The way the U.S. Federal Reserve sees it, increasing interest rates is a sign of a strong economy and a hedge against inflation. Or, in the case of this year, a means of hoping the economy gets stronger.
“My main message has not changed since Jackson Hole,” Fed Chair Jerome Powell said after the latest 0.75% rate hike in September and warned he’s not done yet. “The FOMC (Federal Open Market Committee) is strongly resolved to bring inflation down to 2%, and we will keep at it until the job is done.”
And those who claim what the Fed does is not affecting mortgage rates aren’t paying attention as the current home mortgage rate, after a momentary dip, is now over 6.5%.
Unsurprisingly, all of this is affecting investors and how they look at the housing market. It’s a conundrum as loans become more expensive while rent costs rise — a boon for multifamily property owners. And while some investors see short-term gains in the rental market, others are concerned about what this strategy does to the overall landscape.
“I’m seeing an increasing amount of single-family homes turned into rental properties, and while I don’t begrudge investors being opportunists, I do worry this is undermining home ownership and the American dream,” Detroit area lawyer and landlord advocate Matthew Paletz of Paletz Law said. “It’s a manic duality. One day it looks like rents are going up, and then the housing market goes from gangbusters to a cliff. There is a lot of conflicting data right now, driven by movement and by emotion.”

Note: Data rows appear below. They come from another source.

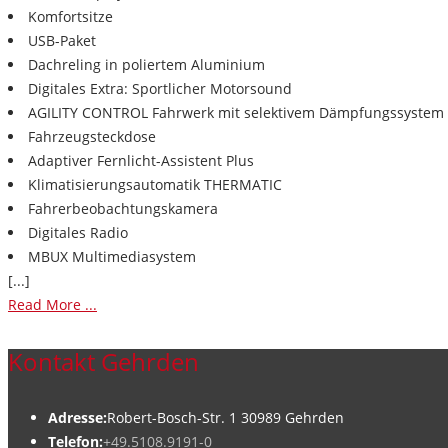
Komfortsitze
USB-Paket
Dachreling in poliertem Aluminium
Digitales Extra: Sportlicher Motorsound
AGILITY CONTROL Fahrwerk mit selektivem Dämpfungssystem 
Fahrzeugsteckdose
Adaptiver Fernlicht-Assistent Plus
Klimatisierungsautomatik THERMATIC
Fahrerbeobachtungskamera
Digitales Radio
MBUX Multimediasystem
[...]
Read More ...
Kontakt Gehrden
Adresse:
Robert-Bosch-Str. 1 30989 Gehrden
Telefon:
+49.5108.9191-0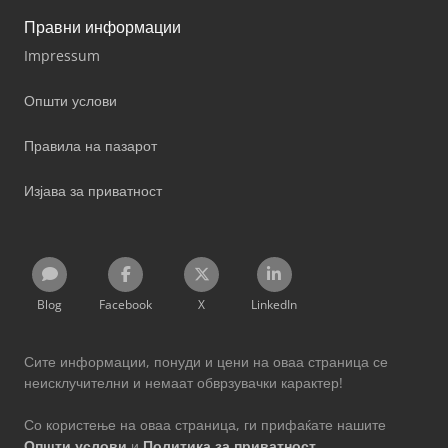
Правни информации
Impressum
Општи услови
Правила на пазарот
Изјава за приватност
Blog
Facebook
X
LinkedIn
Сите информации, понуди и цени на оваа страница се
неисклучителни и немаат обврзувачки карактер!
Со користење на оваа страница, ги прифаќате нашите
Општи услови
и
Политика за приватност
.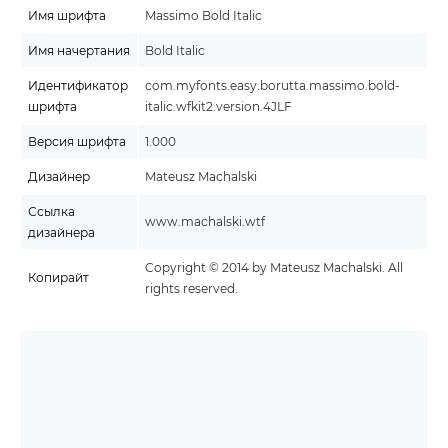
Имя шрифта
Massimo Bold Italic
Имя начертания
Bold Italic
Идентификатор
com.myfonts.easy.borutta.massimo.bold-
шрифта
italic.wfkit2.version.4JLF
Версия шрифта
1.000
Дизайнер
Mateusz Machalski
Ссылка
www.machalski.wtf
дизайнера
Copyright © 2014 by Mateusz Machalski. All
Копирайт
rights reserved.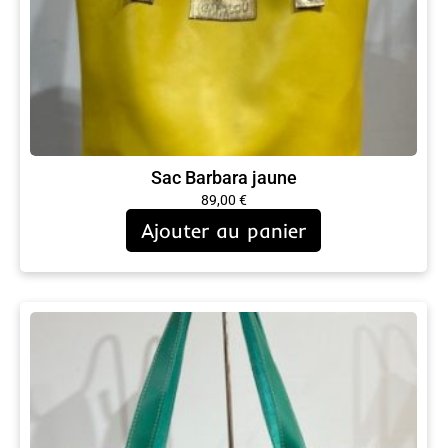
Sac Barbara jaune
89,00
€
Ajouter au panier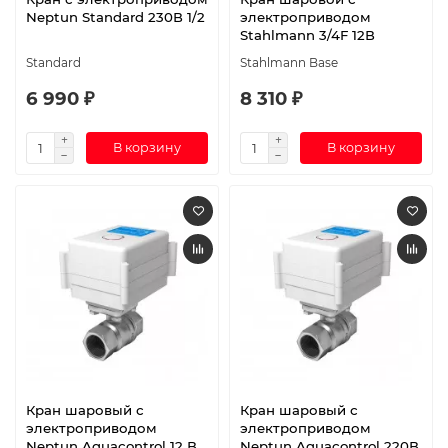
Neptun Standard 230В 1/2
электроприводом
Stahlmann 3/4F 12В
Standard
Stahlmann Base
6 990 ₽
8 310 ₽
В корзину
В корзину
Кран шаровый с
Кран шаровый с
электроприводом
электроприводом
Neptun Aquacontrol 12 В
Neptun Aquacontrol 220В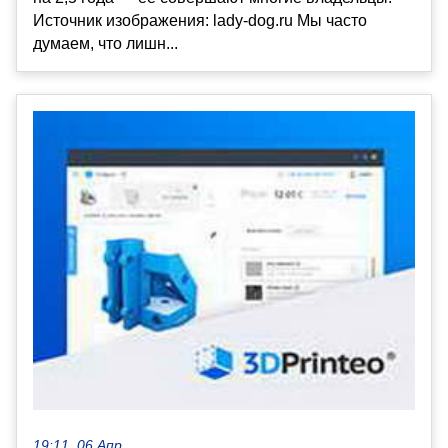
Источник изображения: lady-dog.ru Мы часто
думаем, что лишн...
19:11, 06 Апр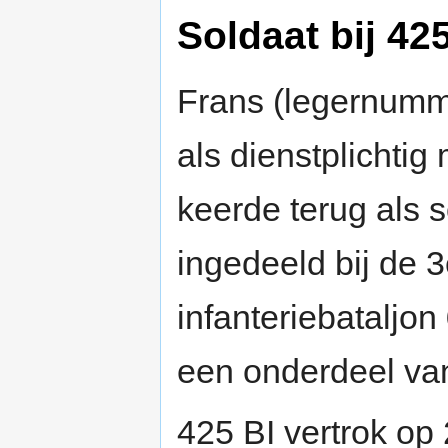
Soldaat bij 42
Frans (legernumm
als dienstplichtig 
keerde terug als s
ingedeeld bij de 
infanteriebataljon
een onderdeel va
425 BI vertrok op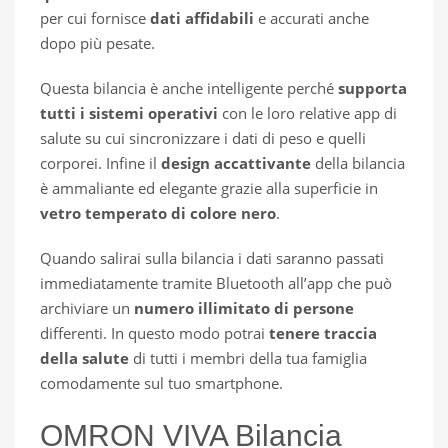
per cui fornisce
dati affidabili
e accurati anche
dopo più pesate.
Questa bilancia è anche intelligente perché
supporta
tutti i sistemi
operativi
con le loro relative app di
salute su cui sincronizzare i dati di peso e quelli
corporei. Infine il
design accattivante
della bilancia
è ammaliante ed elegante grazie alla superficie in
vetro temperato di colore nero
.
Quando salirai sulla bilancia i dati saranno passati
immediatamente tramite Bluetooth all’app che può
archiviare un
numero illimitato di persone
differenti. In questo modo potrai
tenere traccia
della salute
di tutti i membri della tua famiglia
comodamente sul tuo smartphone.
OMRON VIVA Bilancia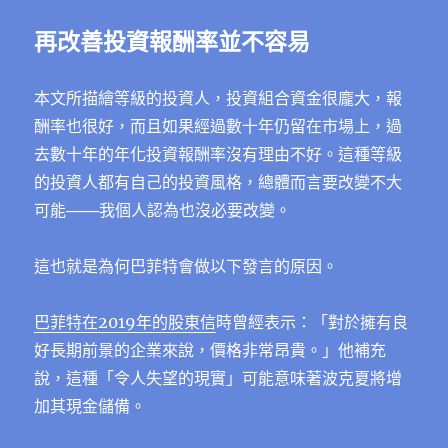
再改善投資報酬率並不容易
本文所描繪等級的投資人，投資組合資金很龐大，報
酬率也很好，而且如果經過數十年仍留在市場上，過
去數十年的年化投資報酬率沒有理由不好。這種等級
的投資人都有自己的投資風格，總體而言要改變不大
可能───我個人認為也沒必要改變。
這也就是為何巴菲特會做以下發言的原因。
巴菲特在2019年的股東信
時曾經表示：「對於擁有良
好長期前景的企業來說，價格非常昂貴。」他補充
說，這種「令人失望的現實」可能意味著波克夏將增
加其現金儲備。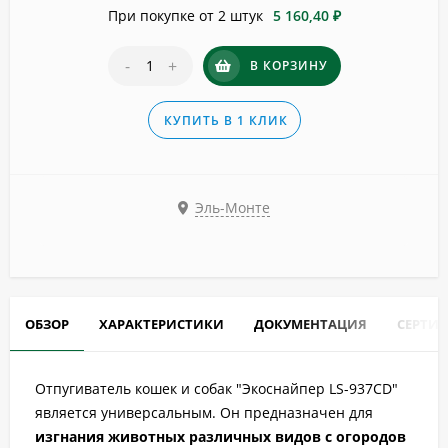
При покупке от 2 штук
5 160,40 ₽
-
+
В КОРЗИНУ
КУПИТЬ В 1 КЛИК
Эль-Монте
ОБЗОР
ХАРАКТЕРИСТИКИ
ДОКУМЕНТАЦИЯ
СЕРТИ
Отпугиватель кошек и собак "Экоснайпер LS-937CD"
является универсальным. Он предназначен для
изгнания животных различных видов с огородов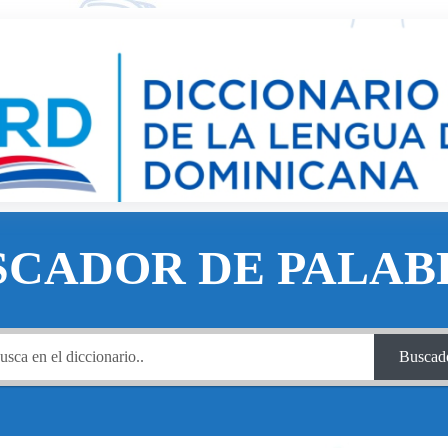
SCADOR DE PALAB
Buscad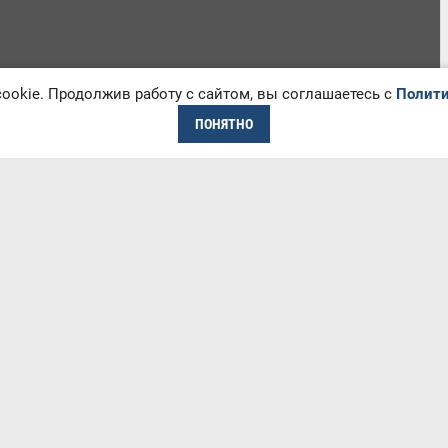
okie. Продолжив работу с сайтом, вы соглашаетесь с
Полити
ПОНЯТНО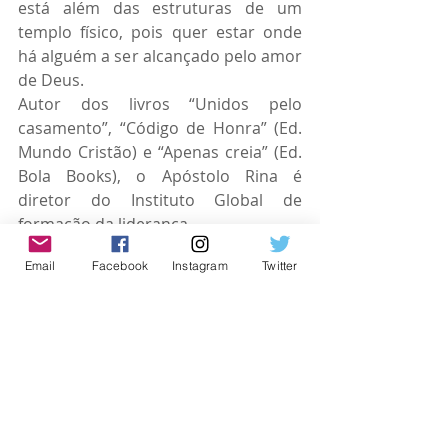
está além das estruturas de um 
templo físico, pois quer estar onde 
há alguém a ser alcançado pelo amor 
de Deus.
Autor dos livros “Unidos pelo 
casamento”, “Código de Honra” (Ed. 
Mundo Cristão) e “Apenas creia” (Ed. 
Bola Books), o Apóstolo Rina é 
diretor do Instituto Global de 
formação da liderança.
Casado com a Pastora Denise Seixas, 
Email
Facebook
Instagram
Twitter
por quem é completamente 
apaixonado, o Ap. Rina é pai do 
Nathan, do Rininha, da Raquel e do 
Renan.
🙏🏻 Deixamos aqui nossos sinceros 
sentimentos a todos familiares e 
amigos...
#igreja
#boladeneve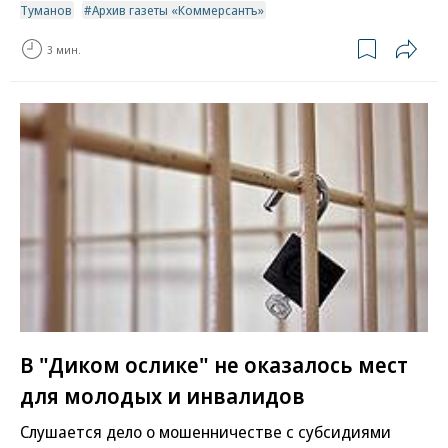
Туманов
Архив газеты «Коммерсантъ»
3 мин.
В "Диком ослике" не оказалось мест
для молодых и инвалидов
Слушается дело о мошенничестве с субсидиями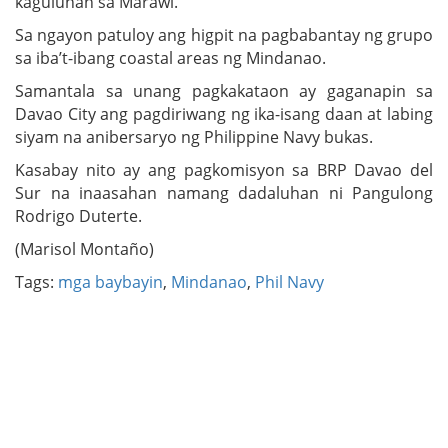
kaguluhan sa Marawi.
Sa ngayon patuloy ang higpit na pagbabantay ng grupo
sa iba’t-ibang coastal areas ng Mindanao.
Samantala sa unang pagkakataon ay gaganapin sa
Davao City ang pagdiriwang ng ika-isang daan at labing
siyam na anibersaryo ng Philippine Navy bukas.
Kasabay nito ay ang pagkomisyon sa BRP Davao del
Sur na inaasahan namang dadaluhan ni Pangulong
Rodrigo Duterte.
(Marisol Montaño)
Tags:
mga baybayin
,
Mindanao
,
Phil Navy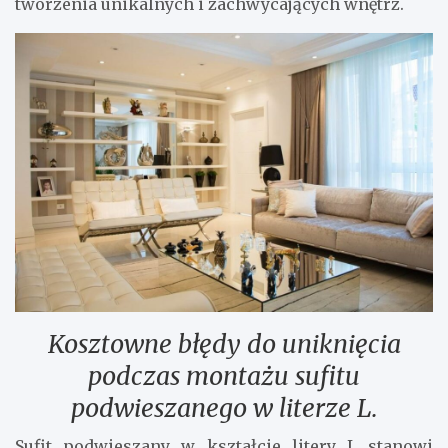
tworzenia unikalnych i zachwycających wnętrz.
Kosztowne błędy do uniknięcia
podczas montażu sufitu
podwieszanego w literze L.
Sufit podwieszany w kształcie litery L stanowi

Paletz told Benzinga that he hasn’t seen a strong selloff or buying strategy emerge from his landlord clients in the current environment but says two years of rent moratoriums have made them “fatigued.” Some are contemplating “cashing out.”
There is also a new wave of investors who aren’t buying rental homes and apartments and are looking at fractional investing options with companies that take away the necessity of comparing mortgage rates, down payments and lenders.
Related: The Jeff Bezos-Backed Real Estate Company Is On A Buying Spree For Single-Family Homes
However, traditional owners are focused on adhering to principles that work in any market, like ensuring properties are fully leased to tenants who pay their rent on time. And that factor is many times determined by how much due diligence is paid to prequalifying future tenants, including credit scores or debt-to-income ratios. One multifamily investor said his own less-scientific strategy to prequalify tenants is to look in their cars and see how they’re taken care of. He said he found that people who can’t take care of their cars won’t take care of his properties and will probably be late paying rent.
And at the end of the day, you can factor in all you want, from prequalifying tenants to current interest rates, and real estate investors still have to place one factor above other considerations.
“It’s still about location, location, location,” Paletz said. “That said, there’s no one-size-fits-all investment scenario. You have to look at financial liquidity and what is perceived on the horizon, whether it be the upcoming election, interest rates, societal changes or continual supply chain interruptions and staffing shortages.
“The bottom line for real estate investors is that we are living right now amidst a cocktail of uncertainty, and making sound investment decisions during uncertainty is less likely a recipe for success.”